Почти сейчас же после обеда приехали, воспользовавшись свободным временем, по случаю дурной погоды, ближние наши соседи целой семьей — с детьми и гувернантками. Хоть и не подходили теперь гости ко всей обстановке и господствовавшему в нашем доме настроению, но нельзя же было отказывать, и потом, они привезли с собою все-таки хотя немного живого воздуха: явились свежие, веселые лица. Жизнь берет свое и тогда даже, когда рядом, на виду у нее, смерть делает свое дело. Александр Павлович, доктор, остался тоже у нас в ожидании возвращения из города посланного с лекарством. Он, вместе с матушкой и приехавшей к нам соседкой, пожелавшей тоже посмотреть интересную больную, опять ходили наверх, и так как нового и вообще никакой там перемены в состоянии больной не произошло, даже, напротив, она была как будто бы покойней и вообще казалось, ей немного лучше, то, по их возвращении оттуда, мало-помалу стало свободнее и веселей и у нас внизу.
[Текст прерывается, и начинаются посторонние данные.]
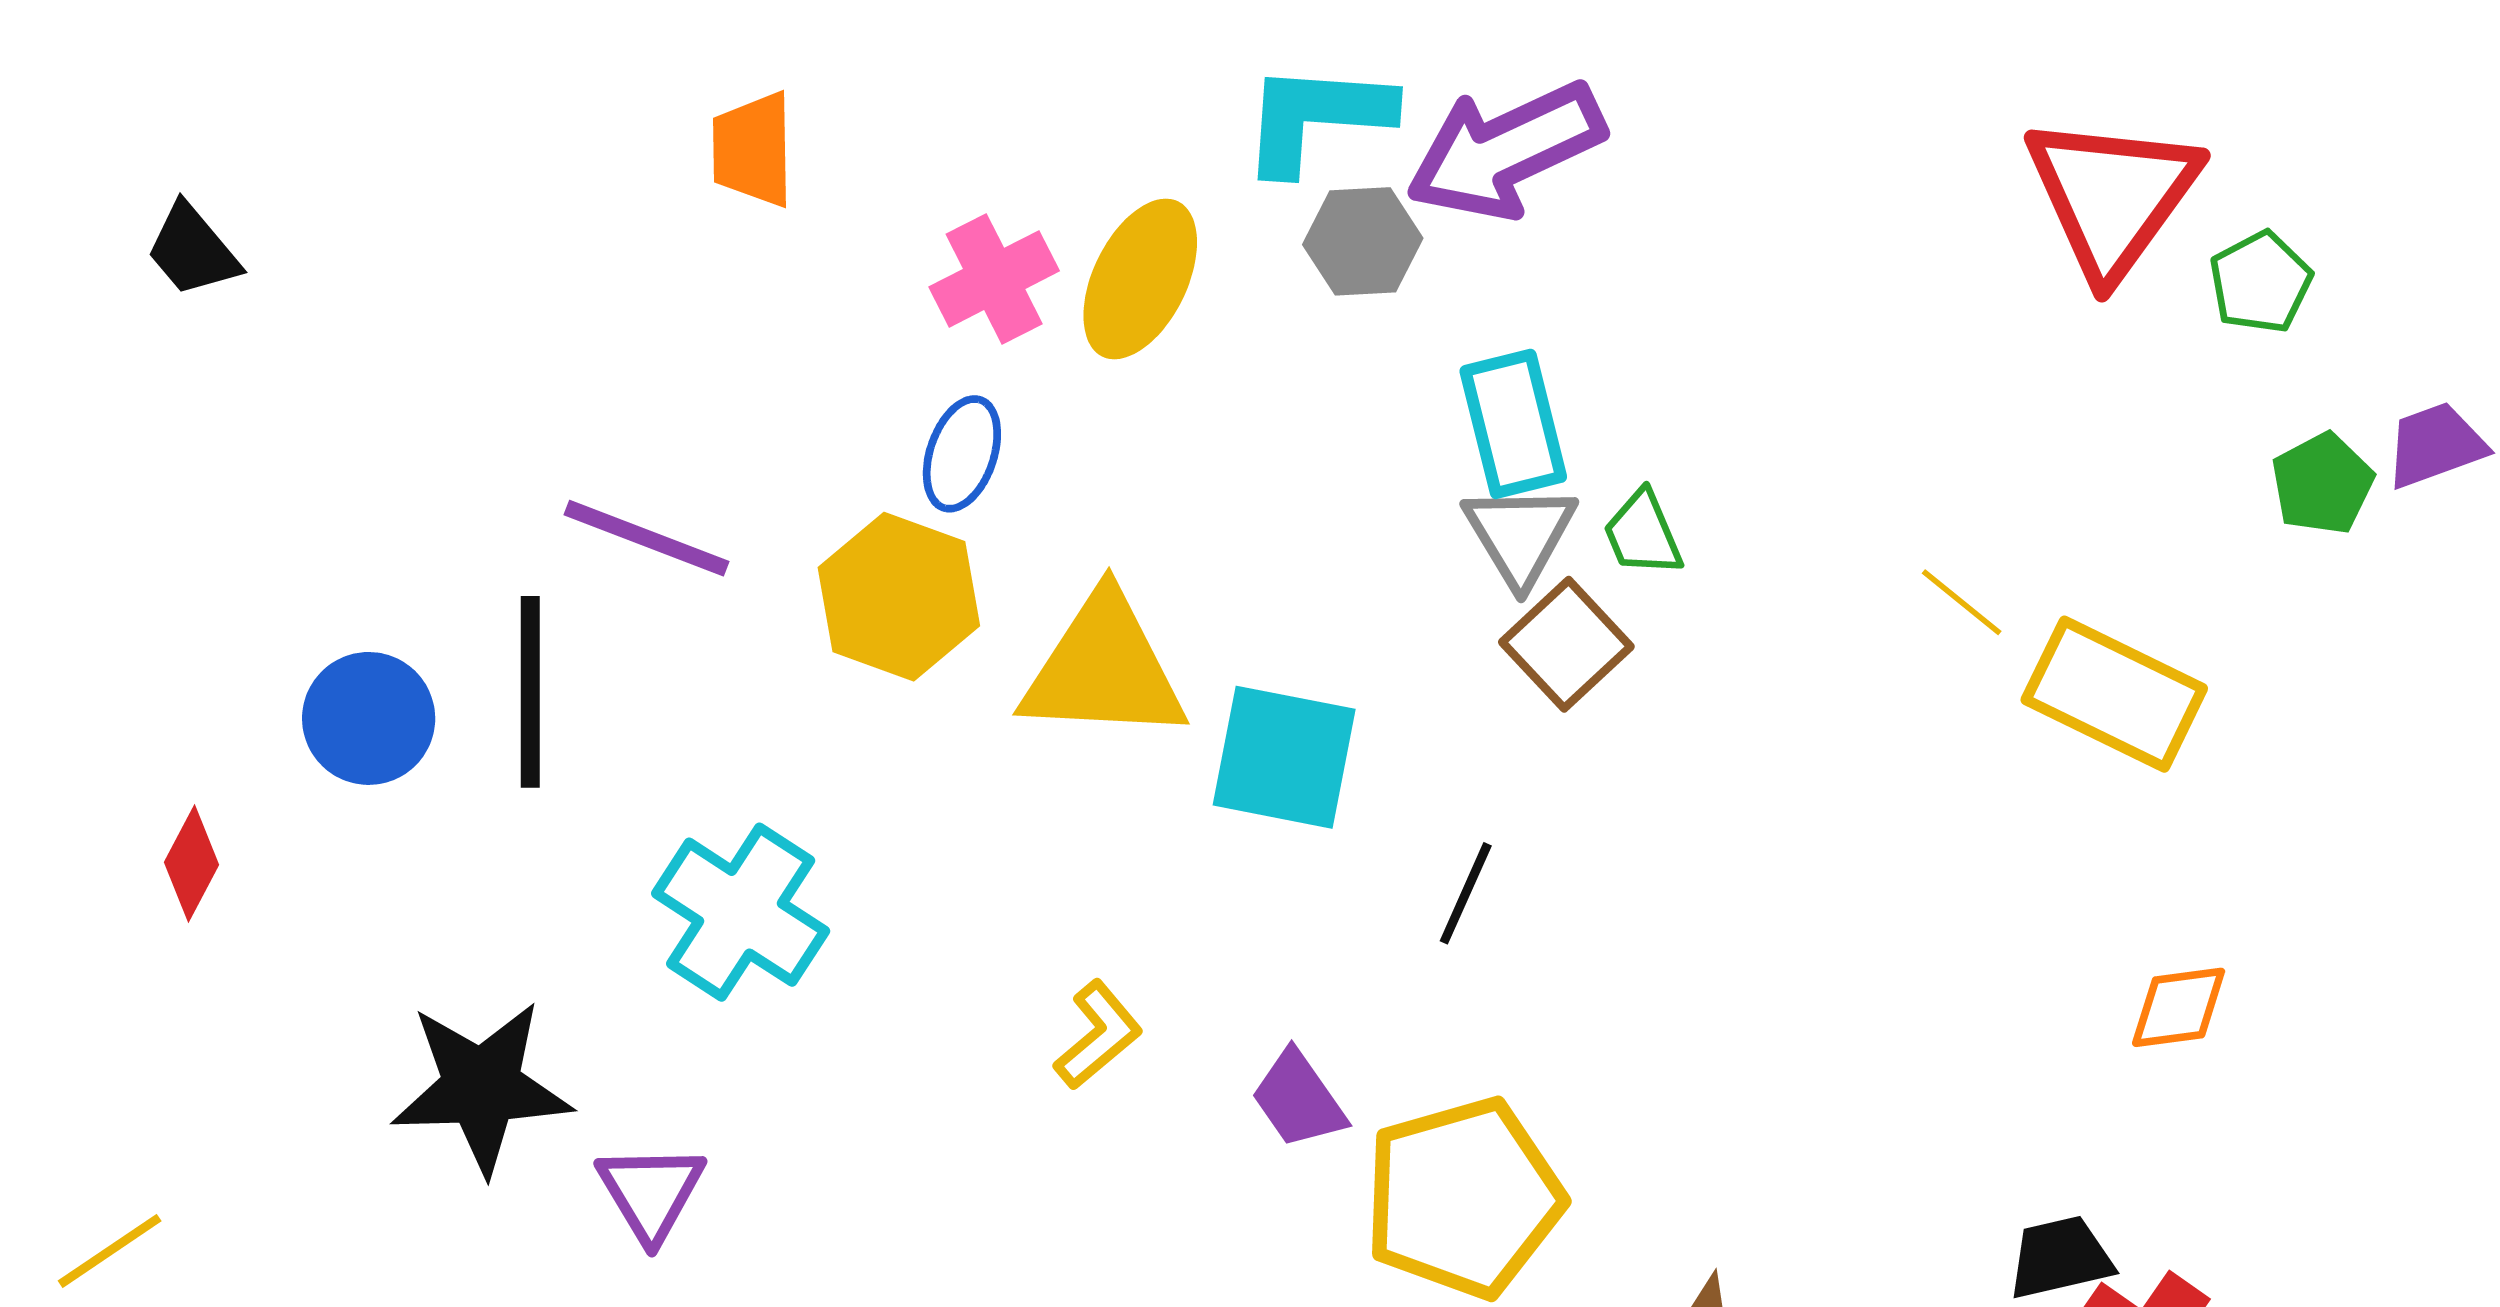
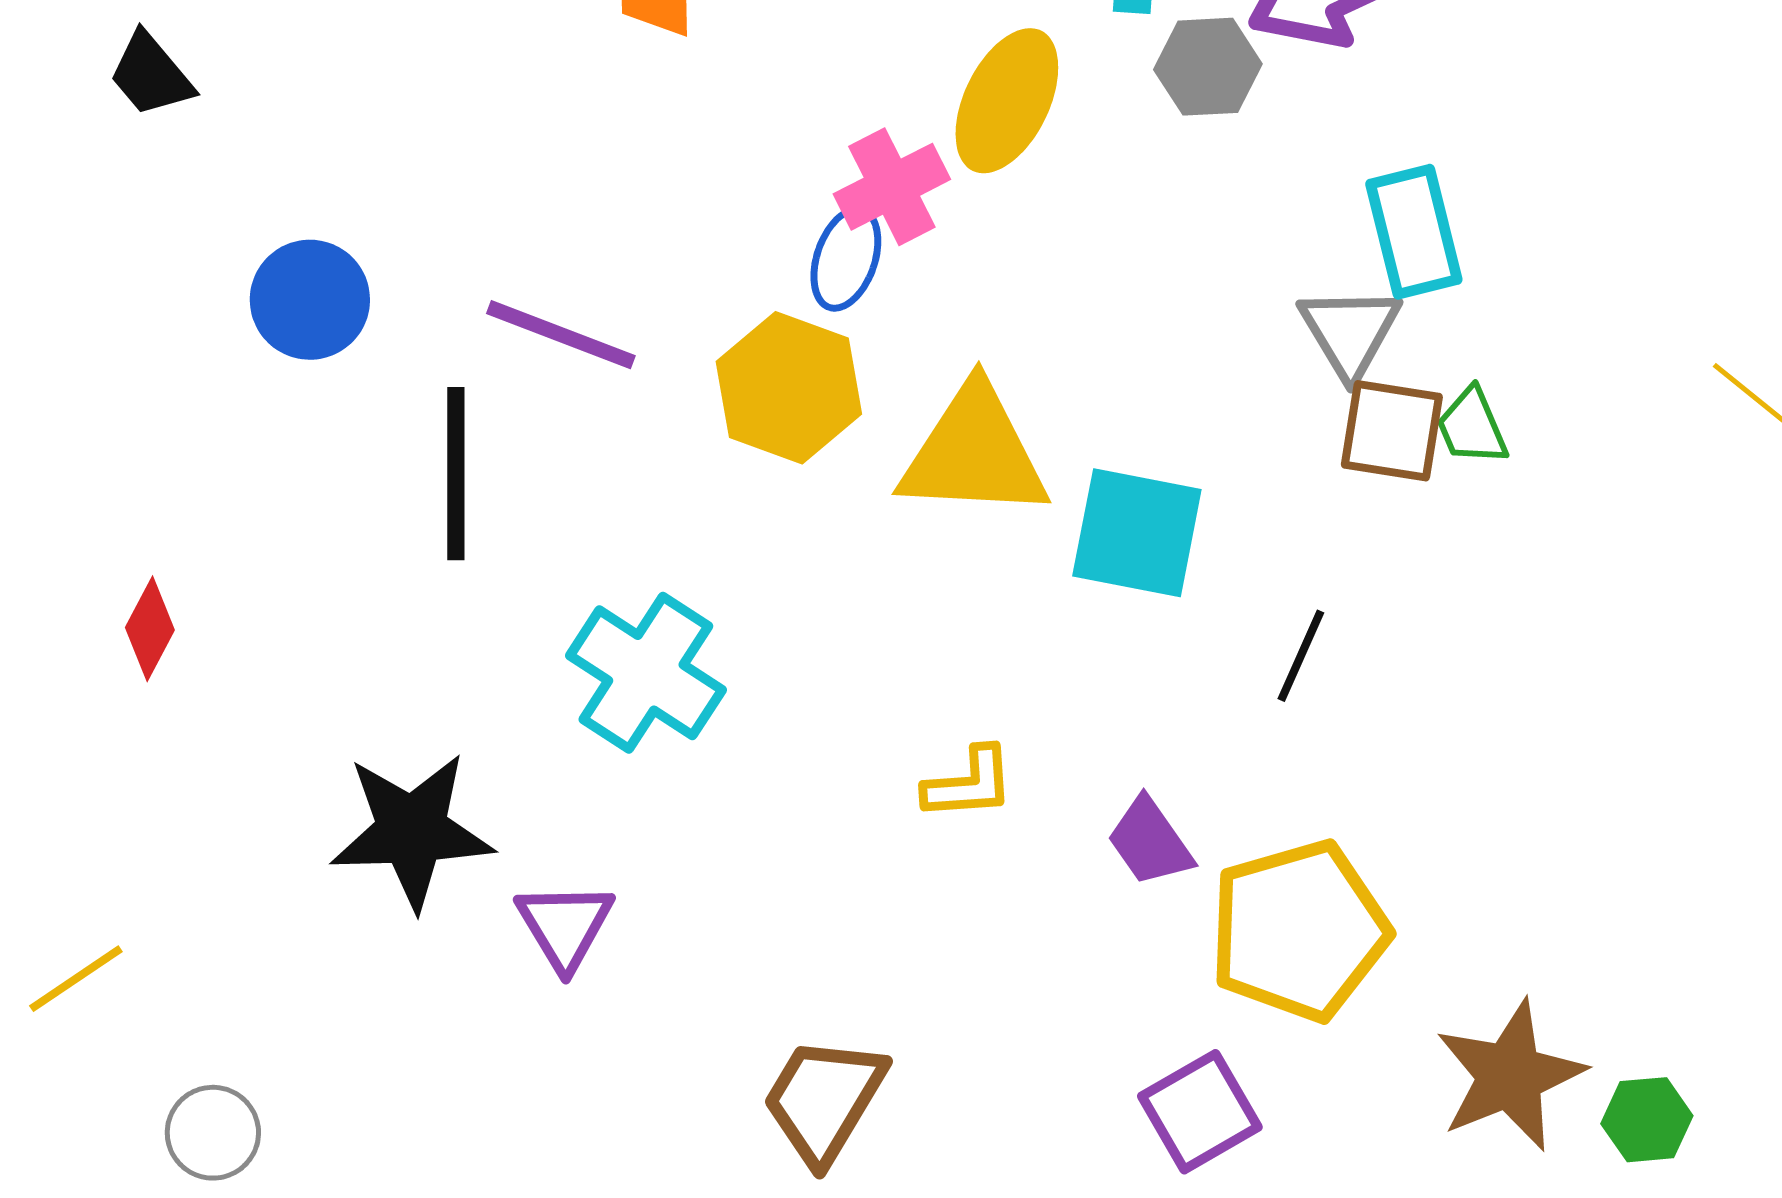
pink cross: (994, 279) -> (892, 187), moved
cyan rectangle: (1513, 424) -> (1414, 232), moved
green trapezoid: (1643, 534) -> (1472, 427), moved
brown square: (1566, 644) -> (1392, 431), turned -38
blue circle: (369, 718) -> (310, 300), moved
yellow L-shape: (1098, 1035) -> (969, 784), turned 36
Александр Павлович, доктор, сел за фортепьяно и заиграл что-то. Матушка спросила его, не обеспокоит ли это больную, он улыбнулся и отрицательно покачал головой. Он отлично пел, — это знали — и его стали просить что-нибудь спеть. Он охотно согласился и запел. Все наконец совсем оживились. В антрактах между пением он заиграл какую-то польку или вальс, и нас, детей, вместе с приехавшими гостями-детьми заставили танцевать. Во время этого водворившегося мало-помалу у нас беззаботного и веселого расположения с верху к матушке пришла Матреша и подала ей какую-то записочку. Матушка прочла ее, улыбнулась и стала просить Александра Павловича спеть какой-то романс. Записку прислала «она», с верху, и спрашивала: не поет ли такой-то романс доктор? Если поет, то нельзя ли спеть... Он сейчас же охотно согласился, взял несколько громких аккордов и запел. Чтобы «ей» лучше было слышно, двери в комнату, откуда шла лестница к «ней» наверх, отворили. «Она», таким образом, как бы принимала участие вместе с нами в веселье... После этого все пошло еще непринужденнее, веселей. Матушка ходила опять к ней наверх и принесла известие, что «она» там оживилась и благодарила все, что ей романс спели и вообще веселятся, поют и играют...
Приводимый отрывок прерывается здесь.